▸ **ASSIGNMENT**: State how many lines in the listing below hold the string "Ryžový"; nothing else is wanted.

▸ **RECORDS FOR THIS EXERCISE**:

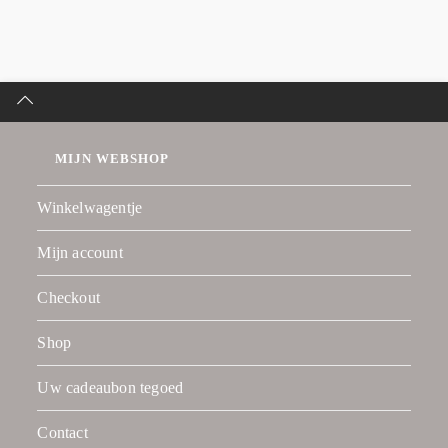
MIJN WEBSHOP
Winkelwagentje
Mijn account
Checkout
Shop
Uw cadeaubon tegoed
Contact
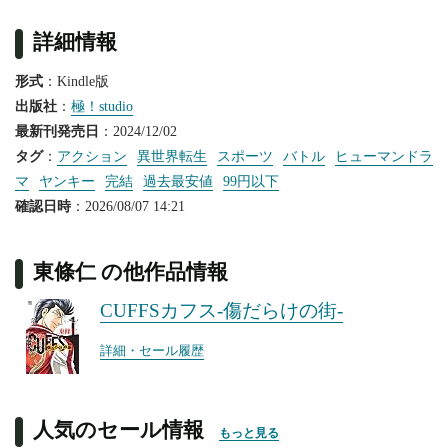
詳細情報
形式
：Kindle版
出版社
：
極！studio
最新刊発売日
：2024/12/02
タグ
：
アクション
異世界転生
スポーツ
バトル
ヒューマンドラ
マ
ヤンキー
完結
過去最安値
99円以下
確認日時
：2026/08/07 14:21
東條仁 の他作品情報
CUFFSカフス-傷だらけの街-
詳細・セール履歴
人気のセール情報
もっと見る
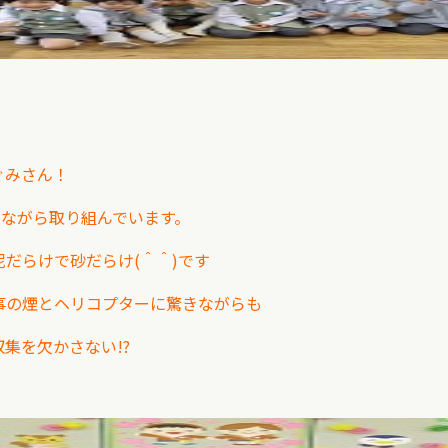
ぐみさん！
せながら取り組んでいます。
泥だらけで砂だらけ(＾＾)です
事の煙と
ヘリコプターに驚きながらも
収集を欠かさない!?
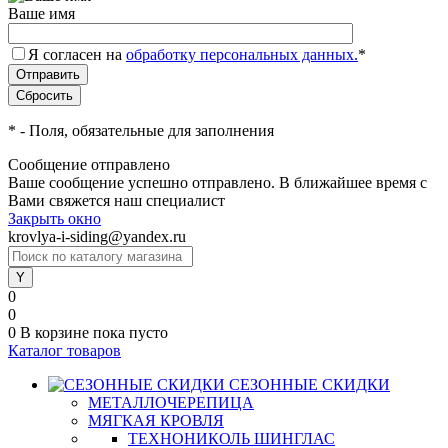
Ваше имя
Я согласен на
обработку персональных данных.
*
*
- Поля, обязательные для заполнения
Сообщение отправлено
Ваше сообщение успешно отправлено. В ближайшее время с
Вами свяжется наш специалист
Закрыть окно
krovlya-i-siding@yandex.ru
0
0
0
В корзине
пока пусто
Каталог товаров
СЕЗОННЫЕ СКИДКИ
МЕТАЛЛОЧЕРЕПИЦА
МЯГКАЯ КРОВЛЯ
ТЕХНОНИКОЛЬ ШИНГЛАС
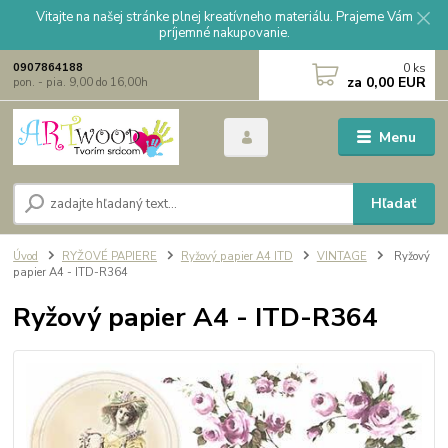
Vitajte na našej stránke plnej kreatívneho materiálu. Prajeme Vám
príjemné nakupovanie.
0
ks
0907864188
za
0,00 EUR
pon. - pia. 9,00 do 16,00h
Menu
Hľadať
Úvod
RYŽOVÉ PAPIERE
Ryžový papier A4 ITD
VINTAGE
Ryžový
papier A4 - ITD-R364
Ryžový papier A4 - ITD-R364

▸ **TASK OUTPUT**: 3